There has been a lot of debate lately about which protocol is better for websites http or https. If you’re running a website, you’ve probably seen the terms “HTTP” and “HTTPS” before. You may be wondering what the difference is or which one you should use for your site. Let’s take a closer look at HTTP vs HTTPS to see which one is better for your website.
What Is HTTP?
HTTP is an abbreviation for Hypertext Transfer Protocol, which is the protocol used to transfer data over the internet. When you enter a URL into your browser, it makes an HTTP request to the server that hosts the website. The server subsequently returns the requested data, which is normally in the form of HTML files.
HTTP is a simple protocol that doesn’t require any extra security measures. That means it’s easy to implement but it also means that data transferred over HTTP is not encrypted. That means anyone on the same network can intercept and read the data being transferred, which could include sensitive information like passwords or credit card numbers.
What Is HTTPS?
HTTPS is an abbreviation for Hypertext Transfer Protocol Secure, and it refers to HTTP’s secure version. To safeguard data in transit, HTTPS employs SSL/TLS encryption. That is, even if someone were to intercept the data being transmitted, they would be unable to read it.
HTTPS is more secure than HTTP but it’s also a more complex protocol. That means it can be more difficult and expensive to implement HTTPS on your website.
Differences Between HTTP and HTTPS
The primary distinction between HTTP and HTTPS is that HTTPS is more protected than HTTP since it employs the SSL/TLS protocol for encryption.
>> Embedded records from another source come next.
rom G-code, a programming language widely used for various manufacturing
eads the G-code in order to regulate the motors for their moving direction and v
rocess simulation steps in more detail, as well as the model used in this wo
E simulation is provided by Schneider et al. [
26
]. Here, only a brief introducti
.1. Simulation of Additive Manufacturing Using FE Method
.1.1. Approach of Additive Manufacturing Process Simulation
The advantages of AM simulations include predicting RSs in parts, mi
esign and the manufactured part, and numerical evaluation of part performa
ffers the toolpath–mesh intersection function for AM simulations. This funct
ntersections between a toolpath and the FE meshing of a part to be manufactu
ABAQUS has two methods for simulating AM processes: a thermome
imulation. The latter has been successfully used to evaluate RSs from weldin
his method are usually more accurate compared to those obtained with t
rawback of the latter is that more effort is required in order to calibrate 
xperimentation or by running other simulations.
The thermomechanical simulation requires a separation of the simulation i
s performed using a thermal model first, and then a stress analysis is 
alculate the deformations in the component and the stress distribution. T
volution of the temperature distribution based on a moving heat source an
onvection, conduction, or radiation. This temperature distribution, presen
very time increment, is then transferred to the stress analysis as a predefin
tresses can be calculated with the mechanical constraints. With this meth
HTTPS also supports authentication, which ensures that the website you’re accessing is the one you intended to visit. Another distinction is that HTTPS employs a different port than HTTP, 443.
So, Which One Should You Use?
That depends on your website and your goals. If security is a major concern for you, then you should use HTTPS. That’s especially true if you’re handling sensitive information like credit card numbers or passwords.
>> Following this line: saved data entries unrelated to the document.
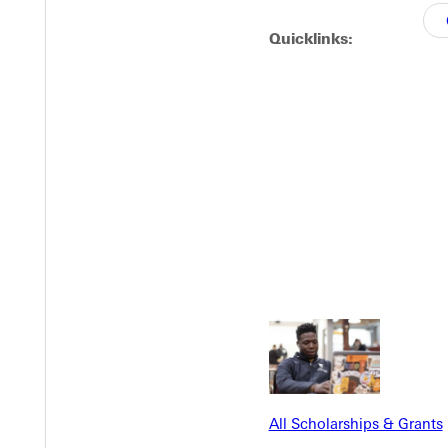
Quicklinks:
EST I
All Scholarships & Grants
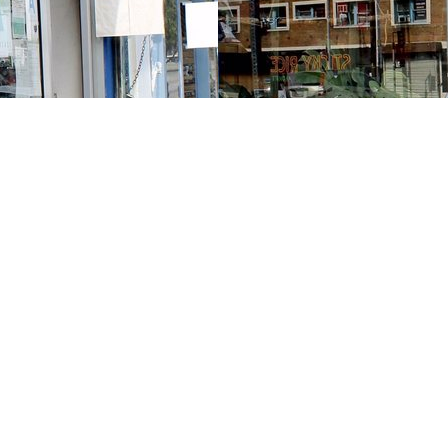
Contact us
213-413-3733
claudcolodro@gmail.com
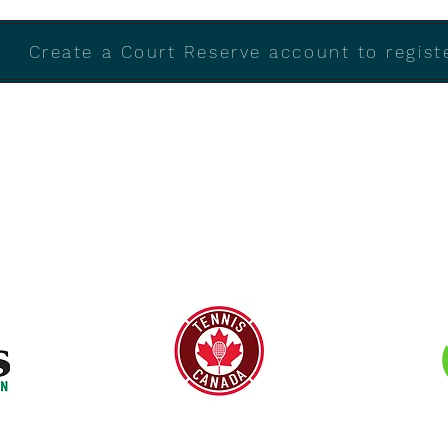
Create a Court Reserve account to registe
However, if security is not a major concern for you, then HTTP may be fine. For example, if you’re just running a blog or a personal website, there’s no need to use HTTPS since there’s no sensitive data being transferred.
Additionally, keep in mind that HTTPS can also impact your website’s performance. Because it’s a more complex protocol, HTTPS can add some overhead which can slow down your website. So, if speed is a major concern for you, then HTTP may be the better option.
If you’re still not sure which protocol to use for your website, http or https, then we recommend https. It’s more secure and it will give you a slight SEO advantage. However, it’s important to weigh the benefits against the potential performance impact before making a decision!